Country Ranking Trends

  • Turkey was upgraded for improvements to its market integrity (see the comments on Turkey below).
  • The overall trends discussed in recent commentaries remain the same. A few more countries are improving than deteriorating. Collectively, the average score continues to increase at a modest pace.

Making Indonesian Investment More Attractive

  • Indonesia is expected to soon announce its plans for easing foreign investment rules. For example, foreigners will be allowed to increase their ownership stakes in companies and some previously-closed industries will be opened. Indonesia’s investment coordinating board has also set up a one-stop shop to help speed up the licensing process. While Indonesia saw a gain in foreign direct investment during 2015, this increase has been attributed to improved investor sentiment in the country following the 2014 election of President Joko Widodo. Recently, however, the economy has slowed and growth in foreign investment has fallen. Further opening measures may face opposition from entrenched politicians and officials, and could ultimately fall far short of hopes, but they represent an important test for the reform promises of the new administration.
  • So far, the improvements have not warranted an upgrade to Indonesia’s scores. Magni will be watching to determine if enough improvements are made to justify an upgrade. Several countries, including Brazil, have Magni Country Scores slightly higher than Indonesia. Small upgrades could have a big impact on Indonesia’s relatively rank.
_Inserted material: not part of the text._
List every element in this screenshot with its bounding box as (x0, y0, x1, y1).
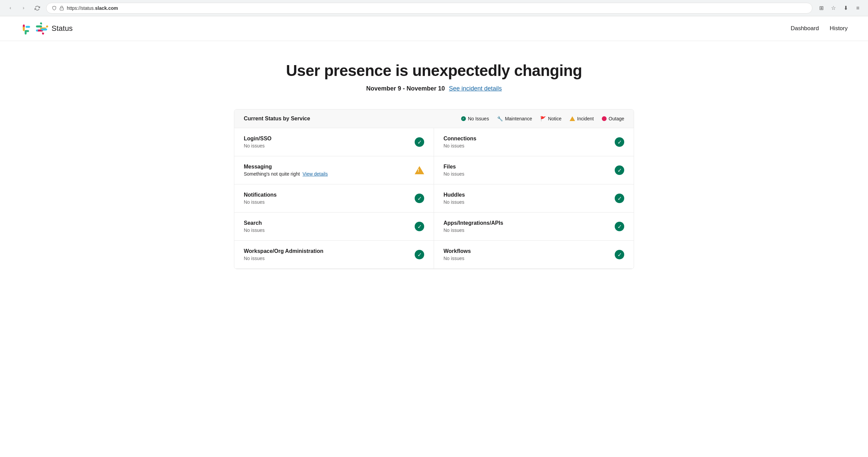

Geopolitical and Economic Concerns Overshadow Turkey’s Improvement

  • As a net importer of petroleum products, lower energy prices have narrowed Turkey’s current account deficit, but political uncertainty is hampering the transmission of lower oil prices into increased growth and economic activity. At the same time, there are concerns about the serviceability of its sovereign debt. President Erdogan continues to seek a new constitution that would centralize his control on power. The continued military conflict with the Kurdistan Workers’ Party, as well as spillover effects from the Syrian civil war, are further clouding the outlook.
  • On a positive note, Turkey strengthened its anti-money laundering practices. Anti-money laundering practices are a good indicator of market integrity. Turkey moved beyond a declared intention regarding better market integrity and has proven that it is implementing its intentions. The upgrade slightly improved the country’s relative ranking.

Is Poland Slipping Backward?

  • Earlier this month Standard & Poor’s cut Poland’s foreign currency rating to BBB+ with a negative outlook from A-. The A- rating had a positive outlook. The downgrade was a reaction to policy steps taken by Poland’s newly elected Law and Justice (PiS) party. Concerns over the country’s political climate have grown recently and have included a preliminary probe by the European Commission as to whether laws pursued by PiS violate EU standards. Among the controversial measures is a new annual bank tax on assets scheduled to take effect in February. Another proposal by Poland’s president would convert mortgages denominated in Swiss francs to the Polish zloty. The new government will also soon be appointing eight new members to the central bank’s ten-person rate council, and S&P stressed that further downgrades are possible if the credibility of monetary policy is undermined.
  • Magni currently gives Poland fairly high marks for the transparency of its monetary policy. Magni will be watching to determine if a downgrade is warranted.